You can follow below approach to add library to conda file.

cd = {
"channels":["conda-forge"],
"dependencies": ["python=3.9.5","pip<=21.2.4","pandas==1.5.3",
{
"pip":["mlflow<3,>=2.1","cffi==1.15.0","cloudpickle==2.0.0","psutil==5.8.0","scikit-learn==1.0.2","typing-extensions==4.1.1"]
},],
"name": "mlflow-env"
}

with mlflow.start_run():
    iris = datasets.load_iris()
    iris_train = pd.DataFrame(iris.data, columns=iris.feature_names)
    clf = RandomForestClassifier(max_depth=7, random_state=0)
    clf.fit(iris_train, iris.target)
    mlflow.sklearn.log_model(clf, "iris_rf", registered_model_name="model-libs-9741",conda_env=cd)

Output will be,

Registered model 'model-libs-9741' already exists. Creating a new version of this model... Created version '2' of model 'model-libs-9741'.

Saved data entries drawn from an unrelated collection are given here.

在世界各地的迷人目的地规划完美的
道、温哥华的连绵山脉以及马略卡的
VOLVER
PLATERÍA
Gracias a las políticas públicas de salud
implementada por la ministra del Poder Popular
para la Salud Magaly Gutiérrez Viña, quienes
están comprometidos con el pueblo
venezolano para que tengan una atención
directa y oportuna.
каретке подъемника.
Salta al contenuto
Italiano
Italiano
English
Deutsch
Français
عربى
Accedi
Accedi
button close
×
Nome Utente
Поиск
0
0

Since i have already registered the model second version is created.

Below is the dependencies before adding custom conda-env.

enter image description here

After executing the above code, we get another version of model having pandas library in Conda file.

enter image description here

After registering the model, create serving endpoint with the version having pandas dependencies.

JayashankarGS
  • 1,501
  • 2
  • 2
  • 6
0

Thanks for your response on this, Jayashankar. This did indeed help when I replicated your example and I was able to apply this to my specific situation.

This however showed me further errors, with other missing modules appearing in the Service Logs.

I tried debugging a bit further, but rolling back to runtime 11.3 LTS ML runtime and recreating my models this way proved successful. I'll have a dig around to see if there is any more evidence on the cause of this, or if it is a 12.2 LTS ML runtime bug.

Thanks

MattC
  • 11
  • 1
0

They are talking about the exact error in their documentation.

No module named ‘pandas.core.indexes.numeric

When serving a model built using AutoML with Model Serving, you may get the error: No module named 'pandas.core.indexes.numeric.

This is due to an incompatible pandas version between AutoML and the model serving endpoint environment. You can resolve this error by running the add-pandas-dependency.py script. The script edits the requirements.txt and conda.yaml for your logged model to include the appropriate pandas dependency version: pandas==1.5.3.

  1. Modify the script to include the run_id of the MLflow run where your model was logged.
  2. Re-registering the model to the MLflow model registry.
  3. Try serving the new version of the MLflow model.
JJ.
  • 76
  • 5